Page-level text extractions

[Start of Attachment]

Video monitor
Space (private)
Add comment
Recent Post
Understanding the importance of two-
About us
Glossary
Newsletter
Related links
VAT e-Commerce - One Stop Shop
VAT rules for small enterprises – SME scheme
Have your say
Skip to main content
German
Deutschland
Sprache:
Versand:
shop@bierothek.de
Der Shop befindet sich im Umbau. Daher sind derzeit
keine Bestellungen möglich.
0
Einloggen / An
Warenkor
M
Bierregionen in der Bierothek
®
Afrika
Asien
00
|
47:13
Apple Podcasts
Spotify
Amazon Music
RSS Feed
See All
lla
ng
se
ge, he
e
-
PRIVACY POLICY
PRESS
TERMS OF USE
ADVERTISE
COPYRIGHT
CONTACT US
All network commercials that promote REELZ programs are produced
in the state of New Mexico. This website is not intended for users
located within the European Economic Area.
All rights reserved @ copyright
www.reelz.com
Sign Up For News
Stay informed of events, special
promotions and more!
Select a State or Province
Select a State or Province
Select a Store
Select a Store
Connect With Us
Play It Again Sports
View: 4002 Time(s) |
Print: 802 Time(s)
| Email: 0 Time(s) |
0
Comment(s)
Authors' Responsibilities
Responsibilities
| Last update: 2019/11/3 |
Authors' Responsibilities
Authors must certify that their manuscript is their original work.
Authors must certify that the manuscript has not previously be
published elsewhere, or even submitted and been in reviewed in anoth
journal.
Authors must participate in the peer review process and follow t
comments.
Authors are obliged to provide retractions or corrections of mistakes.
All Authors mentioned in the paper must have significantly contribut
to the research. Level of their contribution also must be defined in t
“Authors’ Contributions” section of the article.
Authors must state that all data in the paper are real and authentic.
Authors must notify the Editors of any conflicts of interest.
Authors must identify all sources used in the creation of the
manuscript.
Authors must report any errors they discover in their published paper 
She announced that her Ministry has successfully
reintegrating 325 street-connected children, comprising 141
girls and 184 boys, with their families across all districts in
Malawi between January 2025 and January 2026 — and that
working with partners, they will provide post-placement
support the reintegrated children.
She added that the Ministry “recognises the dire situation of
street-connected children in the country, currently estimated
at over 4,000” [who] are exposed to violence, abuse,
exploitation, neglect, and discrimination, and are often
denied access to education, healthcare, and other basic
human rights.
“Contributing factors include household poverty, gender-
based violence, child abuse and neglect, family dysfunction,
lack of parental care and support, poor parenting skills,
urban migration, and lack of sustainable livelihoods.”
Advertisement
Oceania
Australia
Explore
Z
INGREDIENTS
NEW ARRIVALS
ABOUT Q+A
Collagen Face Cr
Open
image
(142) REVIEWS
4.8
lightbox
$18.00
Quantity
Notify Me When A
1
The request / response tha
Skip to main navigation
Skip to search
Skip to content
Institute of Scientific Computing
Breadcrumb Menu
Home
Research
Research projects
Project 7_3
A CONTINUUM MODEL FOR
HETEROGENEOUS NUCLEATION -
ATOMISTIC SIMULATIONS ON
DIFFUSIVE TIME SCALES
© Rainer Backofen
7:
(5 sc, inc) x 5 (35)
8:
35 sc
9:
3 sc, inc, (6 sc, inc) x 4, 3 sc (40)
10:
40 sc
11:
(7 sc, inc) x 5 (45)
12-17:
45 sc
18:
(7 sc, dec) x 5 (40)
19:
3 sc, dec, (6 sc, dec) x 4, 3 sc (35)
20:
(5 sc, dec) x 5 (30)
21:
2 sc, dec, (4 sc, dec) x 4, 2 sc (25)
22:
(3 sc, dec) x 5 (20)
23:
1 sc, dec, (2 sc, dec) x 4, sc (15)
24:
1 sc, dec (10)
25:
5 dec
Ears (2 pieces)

[End of Attachment]
[Start of Attachment]

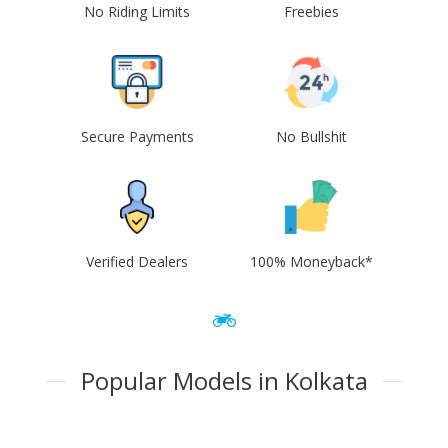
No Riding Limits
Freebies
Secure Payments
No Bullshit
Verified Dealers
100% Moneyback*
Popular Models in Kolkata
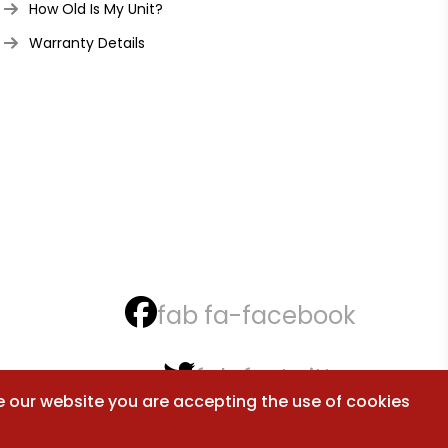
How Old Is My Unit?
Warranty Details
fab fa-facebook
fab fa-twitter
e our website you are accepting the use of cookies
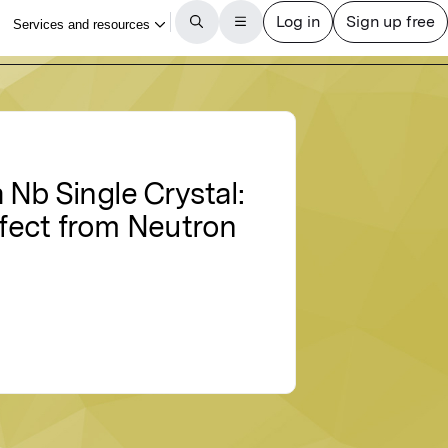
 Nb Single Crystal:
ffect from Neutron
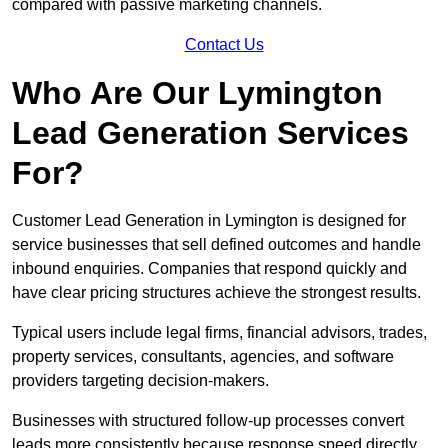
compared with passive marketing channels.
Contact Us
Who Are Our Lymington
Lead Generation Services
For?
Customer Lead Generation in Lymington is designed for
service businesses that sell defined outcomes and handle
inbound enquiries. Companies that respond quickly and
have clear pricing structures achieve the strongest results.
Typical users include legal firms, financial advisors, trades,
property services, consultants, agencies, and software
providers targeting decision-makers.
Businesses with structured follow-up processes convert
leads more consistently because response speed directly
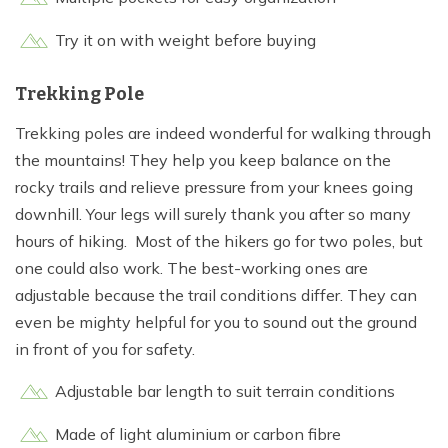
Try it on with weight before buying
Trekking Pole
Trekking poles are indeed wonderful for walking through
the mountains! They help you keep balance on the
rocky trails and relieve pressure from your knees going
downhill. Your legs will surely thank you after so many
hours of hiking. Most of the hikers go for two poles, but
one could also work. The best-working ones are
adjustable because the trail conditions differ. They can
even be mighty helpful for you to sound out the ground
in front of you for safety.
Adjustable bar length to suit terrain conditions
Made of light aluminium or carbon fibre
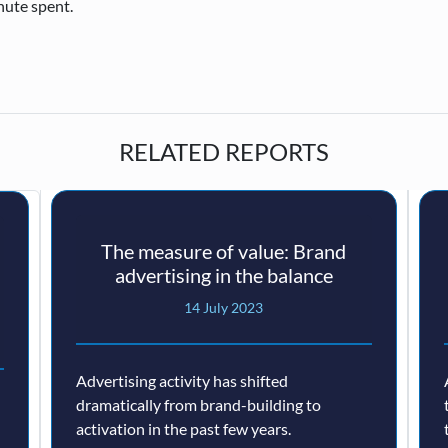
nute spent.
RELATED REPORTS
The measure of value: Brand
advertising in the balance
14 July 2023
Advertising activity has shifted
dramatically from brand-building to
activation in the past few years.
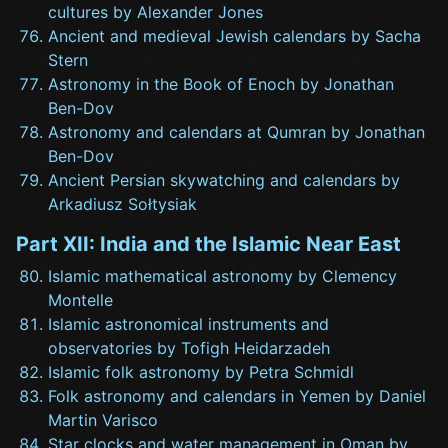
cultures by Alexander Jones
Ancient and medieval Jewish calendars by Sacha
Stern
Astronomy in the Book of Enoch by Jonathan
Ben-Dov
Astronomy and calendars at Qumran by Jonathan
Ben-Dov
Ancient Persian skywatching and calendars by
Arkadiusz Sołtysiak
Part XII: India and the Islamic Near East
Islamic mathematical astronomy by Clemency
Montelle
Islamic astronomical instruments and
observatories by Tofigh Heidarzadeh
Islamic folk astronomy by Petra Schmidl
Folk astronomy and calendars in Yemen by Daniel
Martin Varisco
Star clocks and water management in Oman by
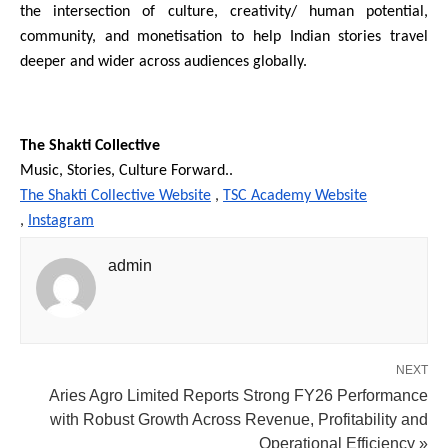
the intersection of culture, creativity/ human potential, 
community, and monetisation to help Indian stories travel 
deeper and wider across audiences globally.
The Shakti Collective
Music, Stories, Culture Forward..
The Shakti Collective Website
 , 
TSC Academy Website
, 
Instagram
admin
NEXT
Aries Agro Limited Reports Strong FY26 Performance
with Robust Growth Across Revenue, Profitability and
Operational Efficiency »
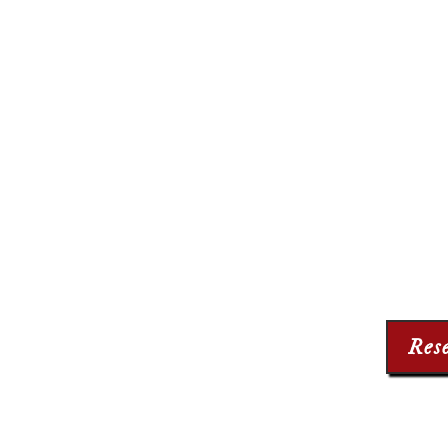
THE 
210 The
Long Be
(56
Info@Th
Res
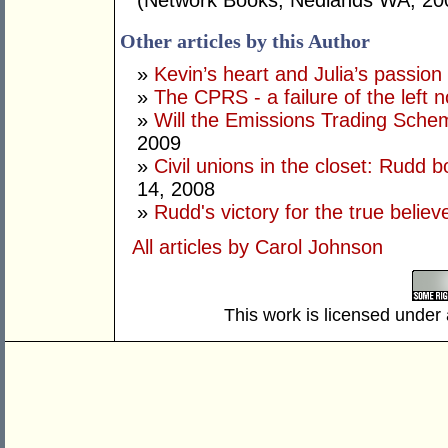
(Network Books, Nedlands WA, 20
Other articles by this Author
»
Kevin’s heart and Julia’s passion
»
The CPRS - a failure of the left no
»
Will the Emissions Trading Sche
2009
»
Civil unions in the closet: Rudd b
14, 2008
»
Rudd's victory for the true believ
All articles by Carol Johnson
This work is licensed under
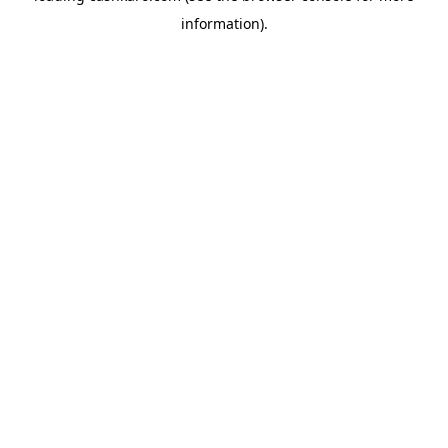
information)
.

[End of Attachment]

EXERCISE INSTRUCTIONS - Would you please copy exactly the part of the entries above that begins at the line containing "She added that" and ends at the line containing "lack of parental", both lines included?

EXERCISE RESULT -
She added that the Ministry “recognises the dire situation of
street-connected children in the country, currently estimated
at over 4,000” [who] are exposed to violence, abuse,
exploitation, neglect, and discrimination, and are often
denied access to education, healthcare, and other basic
human rights.
“Contributing factors include household poverty, gender-
based violence, child abuse and neglect, family dysfunction,
lack of parental care and support, poor parenting skills,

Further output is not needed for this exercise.